The Red Lake Band of Chippewa Indians is a federally recognized Indian tribe with a reservation within Minnesota. On July 15, 2017, Roy was charged in Red Lake Tribal Court with committing two gross misdemeanors while on the Red Lake Reservation. Roy was convicted of both counts and released pending sentencing. On September 14, 2017, Roy's corrections agent filed a probation-violation report, alleging that Roy violated her probation, in part by failing to remain law-abiding, based on her Red Lake convictions. On September 15, 2017, the district court revoked the stay of imposition of sentence for Roy's 2011 conviction. The court ordered that Roy be apprehended and taken into custody.

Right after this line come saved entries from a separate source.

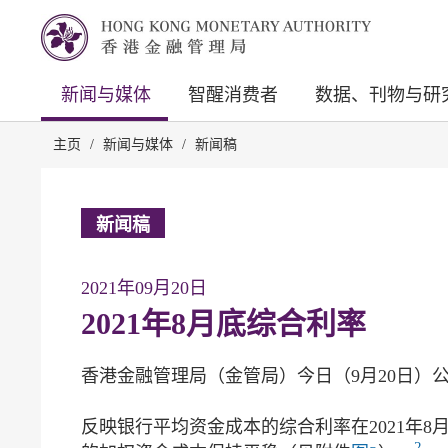
新闻与媒体
智醒消费者
数据、刊物与研
主页
/
新闻与媒体
/
新闻稿
新闻稿
2021年09月20日
2021年8月底综合利率
香港金融管理局（金管局）今日（9月20日）公
反映银行平均资金成本的综合利率在2021年8月
2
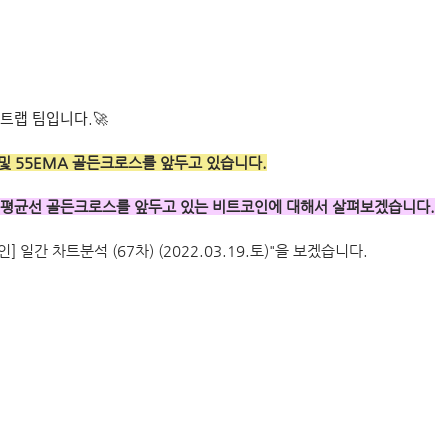
트랩 팀입니다.🚀
 및 55EMA 골든크로스를 앞두고 있습니다.
며 이동평균선 골든크로스를 앞두고 있는 비트코인에 대해서 살펴보겠습니다.
 일간 차트분석 (67차) (2022.03.19.토)"을 보겠습니다.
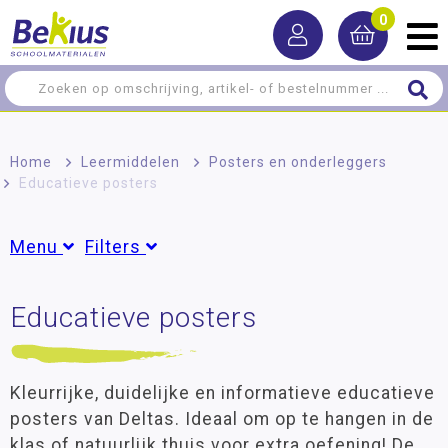
0
Home
>
Leermiddelen
>
Posters en onderleggers
>
Educatieve posters
Menu
Filters
Rekenen
Educatieve posters
Groepen
Taal
Groep 1
(1)
Groep 3
(1)
Lezen
Groep 4
(3)
Kleurrijke, duidelijke en informatieve educatieve
Schrijven
Groep 5
(4)
posters van Deltas. Ideaal om op te hangen in de
Groep 6
(7)
klas of natuurlijk thuis voor extra oefening! De
Zelfstandig werken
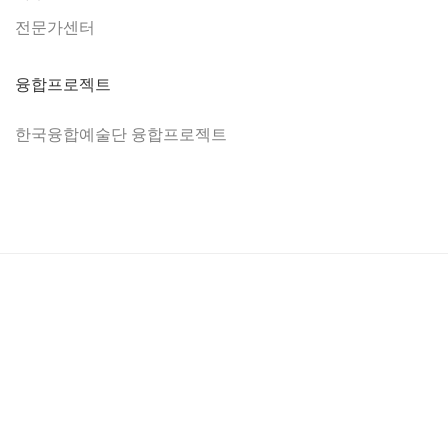
전문가센터
융합프로젝트
한국융합예술단 융합프로젝트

Roy was not, however, immediately taken into Beltrami County custody. Roy was sentenced in Red Lake Tribal Court on October 5, 2017, and her sentence at the Red Lake Detention Center began on October 22. Roy was released directly from Red Lake custody to Beltrami County custody on November 12, 2017.
On November 27, 2017, Roy appeared in district court and requested that her 2011 sentence be executed and that she be given custody credit for the time she served from October 22, 2017, to November 12, 2017 (21 days) in the Red Lake Detention Center. The district court sentenced Roy to 21 months in prison. It granted Roy 86 days of custody credit, which included the time she had previously served in Beltrami County detention from 2011 to 2017, as well as the time she had served since being taken into custody by Beltrami County on November 12, 2017. But the court denied Roy credit for the time she served in the Red Lake Detention Center. The court said that it was the law, and "not just a policy," to decline to extend credit for time served in Red Lake detention because Red Lake is a sovereign nation.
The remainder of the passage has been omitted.